2026 outlook: organic growth, margin expansion, and free cash flow guidance
Reese provided full-year 2026 guidance that includes:
- Organic revenue growth: mid-single-digit or greater
- Adjusted operating margin expansion: 70-80 basis points
- Adjusted EPS growth: described as “strong”
- Free cash flow growth: double-digit, with $4.3 billion expected from operating income and working capital improvements (before the tax impact tied to NFP Wealth proceeds)
Reese said the margin outlook includes a 20-basis-point dilution from lower interest rates reducing fiduciary investment income, about 50 basis points of benefit from $100 million of restructuring savings in 2026 (part of $180 million of savings expected over 2026 and 2027), and 40-50 basis points of expansion from operating leverage in the ABS platform.
He added that adjusted EPS guidance includes a two-point FX tailwind (assuming current rates remain stable), a two-point headwind from the sale of the NFP Wealth business, an expected tax rate of 19.5%-20.5% excluding extraordinary items, and a non-cash pension expense of $80 million.

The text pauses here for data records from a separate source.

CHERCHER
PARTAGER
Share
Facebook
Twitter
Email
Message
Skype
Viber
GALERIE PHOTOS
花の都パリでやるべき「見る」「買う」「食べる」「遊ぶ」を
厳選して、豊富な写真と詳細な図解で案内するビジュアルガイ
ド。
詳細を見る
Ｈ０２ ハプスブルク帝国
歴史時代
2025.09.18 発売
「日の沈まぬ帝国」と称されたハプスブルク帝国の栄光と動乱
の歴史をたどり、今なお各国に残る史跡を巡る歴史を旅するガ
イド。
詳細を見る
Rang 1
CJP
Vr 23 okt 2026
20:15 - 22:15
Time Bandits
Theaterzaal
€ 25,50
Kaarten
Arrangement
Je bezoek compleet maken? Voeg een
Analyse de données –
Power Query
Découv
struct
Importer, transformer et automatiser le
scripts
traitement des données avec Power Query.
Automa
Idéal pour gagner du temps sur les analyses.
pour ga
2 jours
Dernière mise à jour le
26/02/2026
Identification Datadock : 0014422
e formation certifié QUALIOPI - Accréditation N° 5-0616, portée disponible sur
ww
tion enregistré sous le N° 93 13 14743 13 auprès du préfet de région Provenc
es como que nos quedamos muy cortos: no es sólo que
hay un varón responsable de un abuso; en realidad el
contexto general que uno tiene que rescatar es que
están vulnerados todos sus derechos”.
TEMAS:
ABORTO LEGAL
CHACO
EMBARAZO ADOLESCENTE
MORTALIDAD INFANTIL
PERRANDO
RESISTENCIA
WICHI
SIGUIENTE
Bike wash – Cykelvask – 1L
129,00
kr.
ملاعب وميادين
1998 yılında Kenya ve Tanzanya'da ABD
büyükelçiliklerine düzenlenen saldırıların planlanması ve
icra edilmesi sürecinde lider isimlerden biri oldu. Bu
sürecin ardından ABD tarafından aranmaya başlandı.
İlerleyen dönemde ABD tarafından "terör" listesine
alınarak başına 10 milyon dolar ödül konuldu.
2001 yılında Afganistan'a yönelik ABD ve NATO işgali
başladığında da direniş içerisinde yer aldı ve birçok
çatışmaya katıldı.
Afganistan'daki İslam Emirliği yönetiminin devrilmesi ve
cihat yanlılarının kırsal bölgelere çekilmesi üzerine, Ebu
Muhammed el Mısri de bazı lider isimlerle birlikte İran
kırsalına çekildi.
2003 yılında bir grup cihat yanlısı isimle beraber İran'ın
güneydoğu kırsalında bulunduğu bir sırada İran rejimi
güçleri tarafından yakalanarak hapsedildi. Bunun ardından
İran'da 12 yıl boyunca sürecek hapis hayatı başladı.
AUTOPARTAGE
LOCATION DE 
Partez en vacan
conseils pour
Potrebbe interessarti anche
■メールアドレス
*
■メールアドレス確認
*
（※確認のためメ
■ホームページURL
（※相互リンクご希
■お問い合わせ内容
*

On free cash flow, Reese said the tax impact from more than $2 billion of proceeds generated from the NFP Wealth sale will reduce free cash flow by about $300 million, reflected in operating cash flows, prior to any benefit from use of the proceeds.
About AON NYSE: AON
Aon plc is a global professional services firm that provides a broad suite of risk, retirement and health solutions to corporations, institutions and individuals. The company operates primarily as an insurance broker and risk adviser, helping clients identify, quantify and transfer risk across property, casualty, cyber and other areas. Aon also offers reinsurance brokerage and capital market solutions that connect insurers, reinsurers and corporate buyers.
In addition to traditional brokerage activities, Aon delivers consulting and outsourcing services in areas such as human capital, benefits, and retirement plan design and administration.